This film genuinely brought tears to my eyes at one point, and it is quite funny, although some of the gags are milked for too long (example: crawling around on Don's dressing-room floor). I felt that it had potential which was perhaps ill-served in this case by a rather pedestrian musical accompaniment -- the picture needs broad burlesque emotion for the broad acting and appropriate showtunes for the stage/blackface moments, rather than the inoffensive steady vamp which was what we were getting. And it took quite a long time to get going; the gags at the beginning ("Broadway runs North and South and wild"?!) went down completely flat.
Bessie Love is very good. I found Johnnie Walker a little nondescript, without either the charisma or the charm implied by his casting as a major Broadway star; it's hard to warm to Don Wilson, and I didn't care what happened to him as I did what became of Ginger Bolivar. Lionel Belmore has an effective supporting role as her Falstaffian father, a bellowing ham actor of the old school.

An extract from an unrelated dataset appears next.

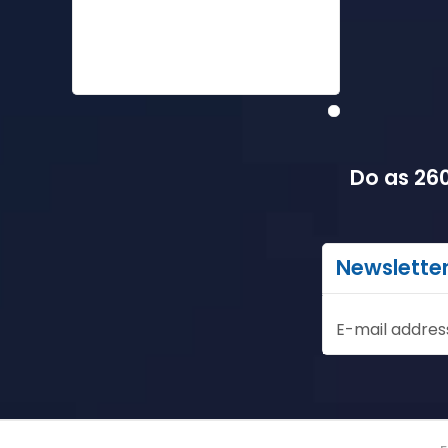
Do as 260
Newslette
E-mail addres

The plot hinges around a somewhat improbable misidentification, as Don courts the girl in two personae at the same time, but even in intimate moments she never notices their resemblance; however, in film terms one more or less has to take this as given. (I can't help feeling that while Don might have pulled it off on stage from a distance during one rehearsal, he was really pushing his luck!) The final denouement, though, I found hard to swallow -- again, I don't think Johnnie Walker has the charm to manage this convincingly. Perhaps here too the trouble was that I found Ginger a lot more appealing than her beau.
On reflection I feel that with a different leading man and more responsive accompaniment I would probably have liked this film better; I'm rating it six out of ten ('inoffensive; nothing special') to reflect my actual average experience, however.